I have offered ongoing SEN support to many students with diagnoses of Dyslexia and other Specific Learning Difficulties (SpLDs). Many students have underlying auditory and/or visual sensory processing difficulties.
Diagnoses are extremely helpful in terms of defining strengths and weaknesses and showing how we can provide better SEN support. However, rarely do we think to tackle the underlying processing difficulties that can be associated with SpLDs. This mainly comes from the belief that they are usually developmental, last a lifetime and, as long as we put the necessary academic scaffolding in place, the student will do well.
Whilst this is true of many students, for some, there is a way to improve some of the sensory processing issues that lie at the root of their difficulties. By improving a child’s sensory systems, we can help them to efficiently process and learn information without it being such an uphill struggle.
I was introduced to a therapy called Auditory Integration Training (AIT). It helps improves auditory processing and is offered at a specialist centre, The Sound Learning Centre. The centre has been successfully running for the past 25 years. They’re based in North London and provide numerous therapies including a Neuro-Developmental programme and Lightwave Stimulation Therapy (specifically for anyone suffering from scotopic sensitivity). The auditory integration training, however, was a revelation to me and I know could be of benefit to many of my students in the past who have struggled with auditory processing difficulties.

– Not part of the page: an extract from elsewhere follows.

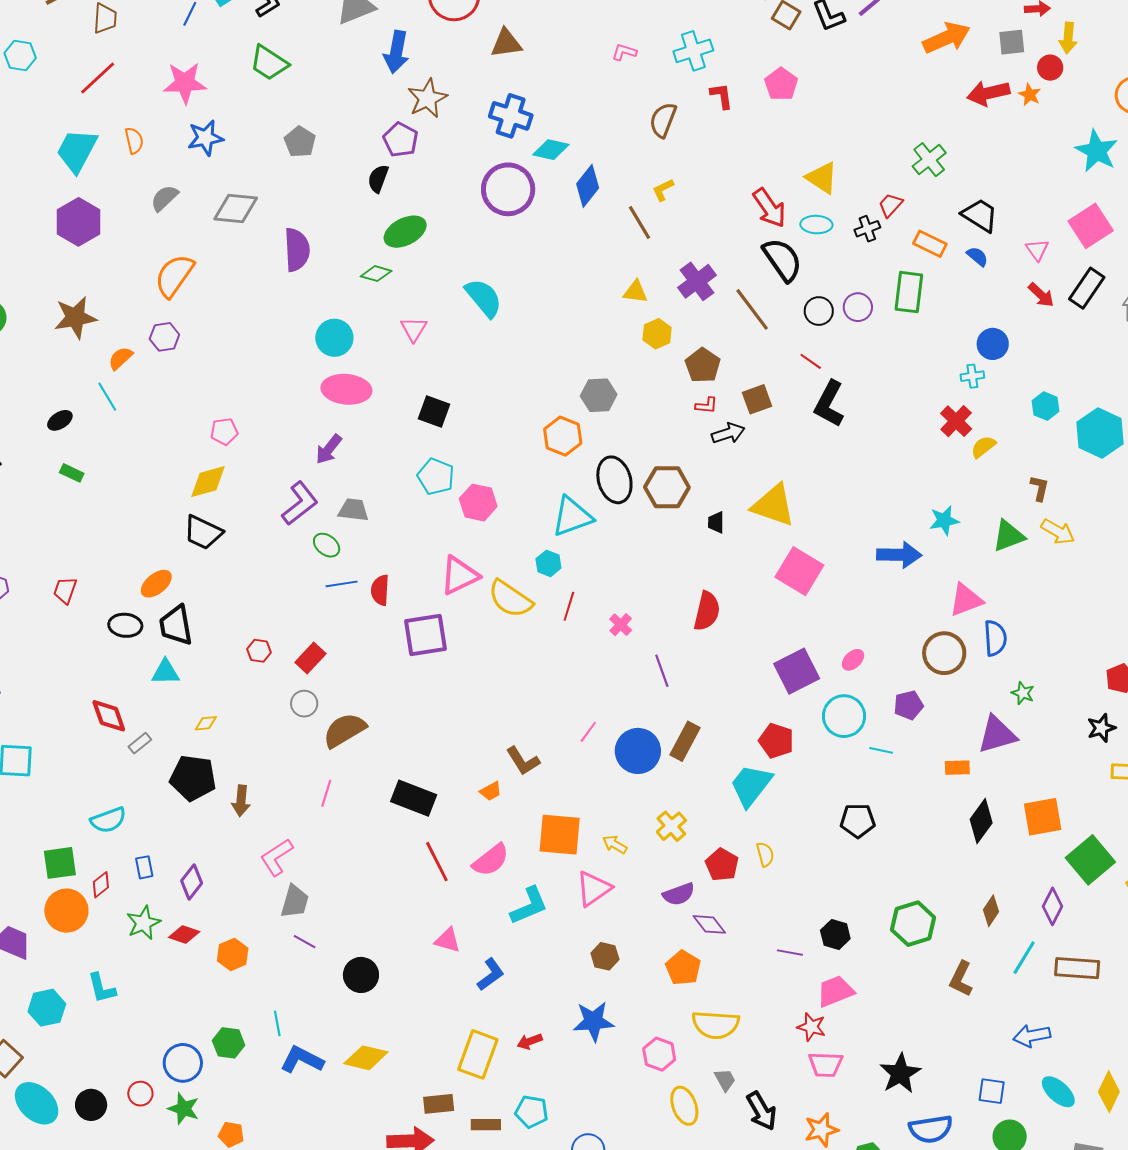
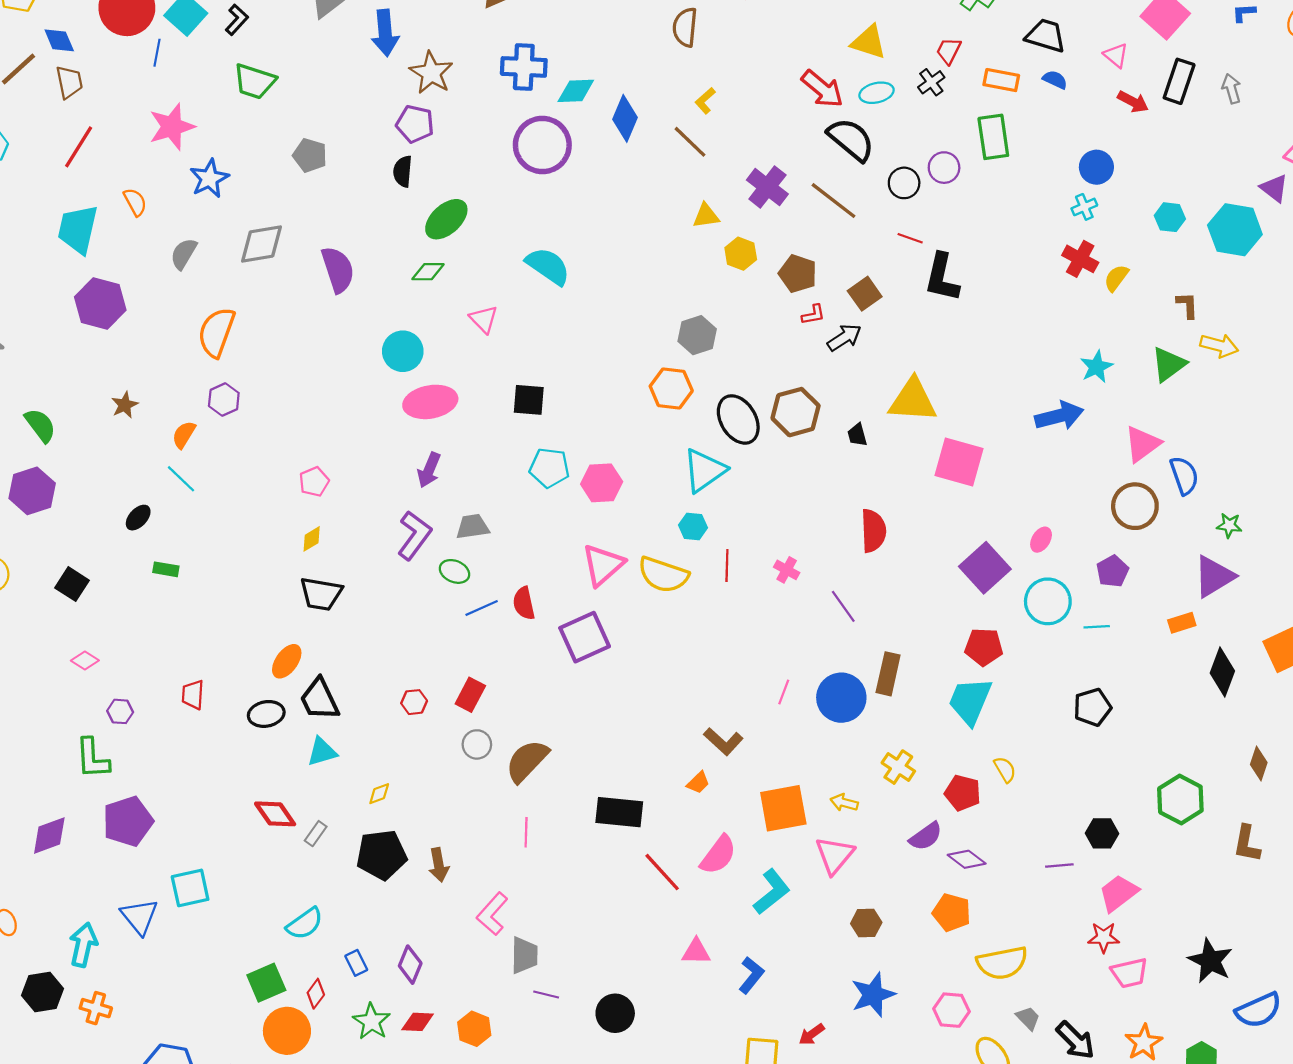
brown star: (75, 318) -> (125, 405), size x0.6
yellow diamond: (208, 482) -> (312, 539), size x0.6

In order to find out more, I went to visit Pauline and Phil Stickland and their friendly, professional team of specialists. The centre has a number of relaxed therapy rooms kitted out with technical therapy equipment. Trained by Dr. Guy Bérard, a French ENT (ear, nose and throat) specialist trained Pauline in France. He identified a link between hearing distortions and many behavioural or learning problems. Dr. Bérard, went on to develop the AIT programme. In addition, Pauline trains other AIT practitioners.
Over their many years of experience the centre have helped clients with hearing difficulties. In particular, those that were affecting their social, emotional, behavioural and/or academic performance. Many clients were previously diagnosed with learning difficulties. These include dyslexia, dyspraxia, Auditory Processing Disorders (APD or CAPD), Asperger’s and Autistic spectrum conditions. After completing the Auditory therapy, many have shown improved performance not only academically, but emotionally and socially.